Nervous system function affects every part of the body and every aspect of how we feel and move. Therefore, nervous system fatigue also has wide-ranging potential to wreak havoc with our ability to perform at a high level. Unlike garden variety muscular soreness, which is a localized effect (your quads and glutes will be sore after heavy squatting, whereas your shoulders most likely will not), a tired nervous system is a full-body, global mess of poor coordination, slow reflexes, and sloppy movement. Given its all-encompassing nature, it’s also not surprising that poor nervous system recovery can present as a broad variety of symptoms, including dysregulated sleep patterns, an inability to concentrate, and generally feeling unfocused or “off”. Ironically, an over-stressed nervous system can also present as an inability to wind down at the end of the day: the system is so habituated to existing in a state of constant arousal that it “forgets” how to transition into resting mode, allowing the body to heal and repair in preparation for the next day’s challenges. In fact, common complaints associated with nervous system exhaustion include being overly wired at night and difficulty falling asleep, a self-perpetuating pattern which subsequently feeds into the following day’s lethargy. 

If any of this sounds a little too familiar, here’s the good news: while resetting a wiped-out nervous system can take some patience, it’s generally a very pleasant and relaxing task! At its core, it’s about making a concerted effort to minimize contributing stressors to allow the nervous system some chill downtime, which includes temporarily taking the physical rigors of athletic training down a notch. It can (and should) mean addressing other life stressors, too: super long hours at the office, too many extracurricular commitments, or a hectic social life can all deprive your nervous system of the opportunity to truly decompress. 

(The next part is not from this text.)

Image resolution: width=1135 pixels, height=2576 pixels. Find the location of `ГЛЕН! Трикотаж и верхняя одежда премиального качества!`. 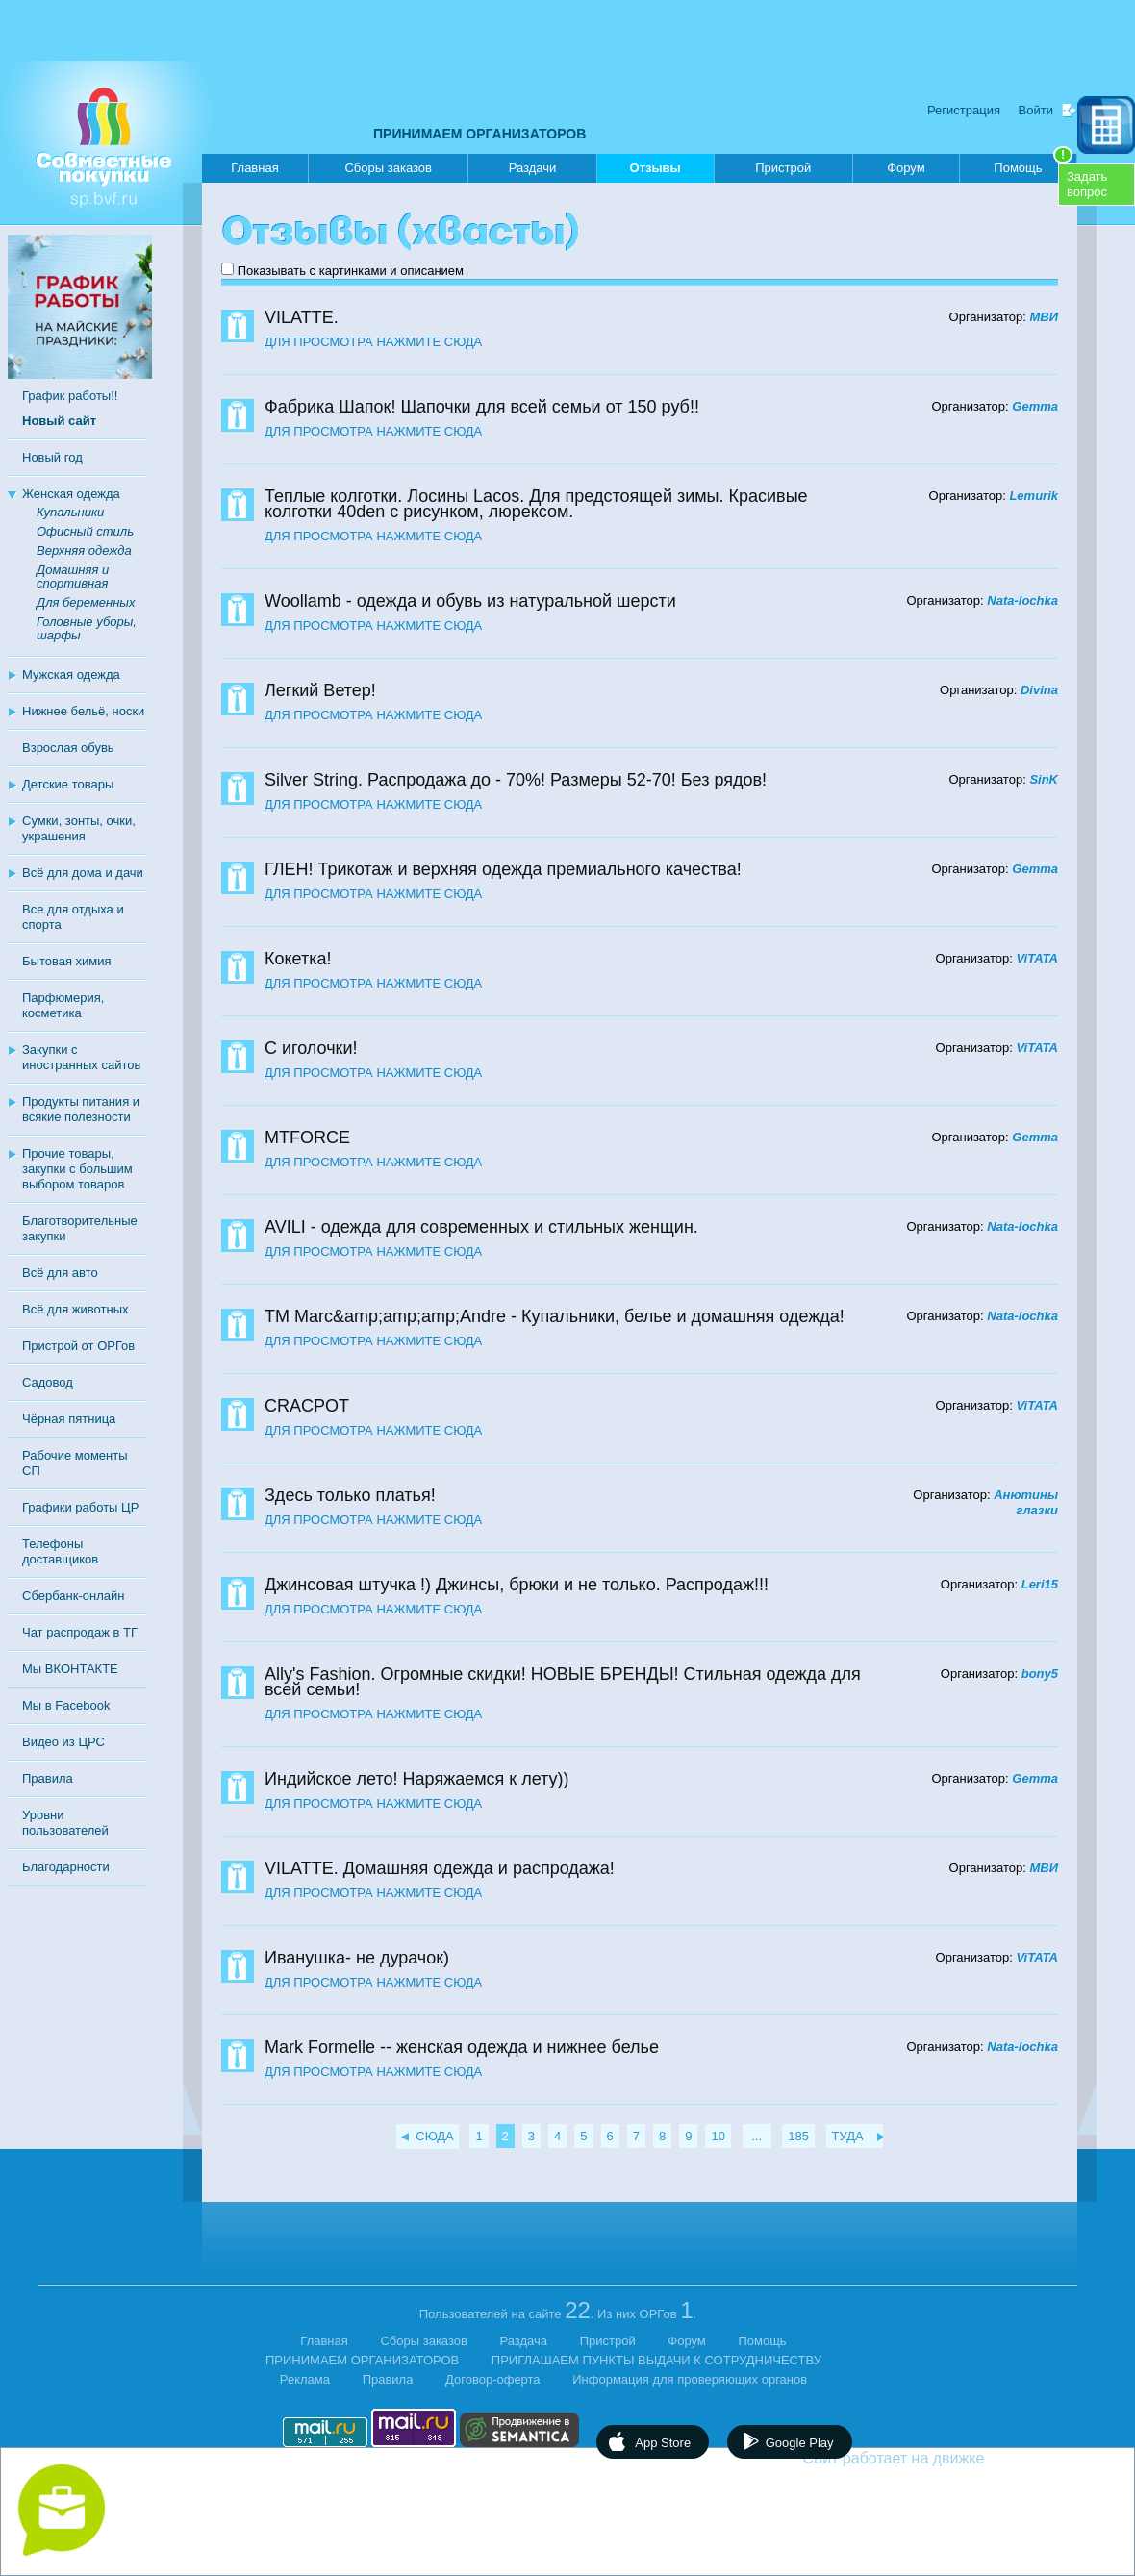 ГЛЕН! Трикотаж и верхняя одежда премиального качества! is located at coordinates (503, 869).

Since many ambitious Type A’s struggle with taking actual downtime (anyone else fill up their “rest day” with a variety of errands and chores?), it can be helpful to take a proactive stance and a more structured approach with your designated recovery time. Find a meditation app you like, and make it a point to include a few minutes of guided mindfulness every day, maybe before bedtime to improve sleep quality. Schedule a yoga class; not the power flow you’d usually gravitate towards, instead, pick a restorative or gentle class. Give yourself regular breaks from needing to achieve or accomplish anything, or even being productive in any way. If this feels counterintuitive, schedule unstructured downtime into your calendar, and treat it like an obligation, same as anything else. 

Finally, it’s worth noting that while we’ve been discussing athletic training specifically, much of this applies to our professional lives, too. Consider how it feels to struggle through a presentation while groggy after a night of bad sleep, or even at the tail end of a particularly stressful work week. While you might be able to pull it off, summoning the necessary mental clarity and focus certainly feels much more labor-intensive when you’re already drained and running on fumes. Nervous system exhaustion is an all too common issue in our modern world, which requires us to juggle a million moving parts and be on the ball in countless ways, day in and day out. Ironically, it’s the same drive to constantly perform at maximum capacity that, in the absence of quality downtime, ultimately robs us of the ability to excel at all. It’s worth considering that allowing ourselves proper recovery, on every level, is not only beneficial but even necessary for the kind of optimal, long-term function we all want in our lives.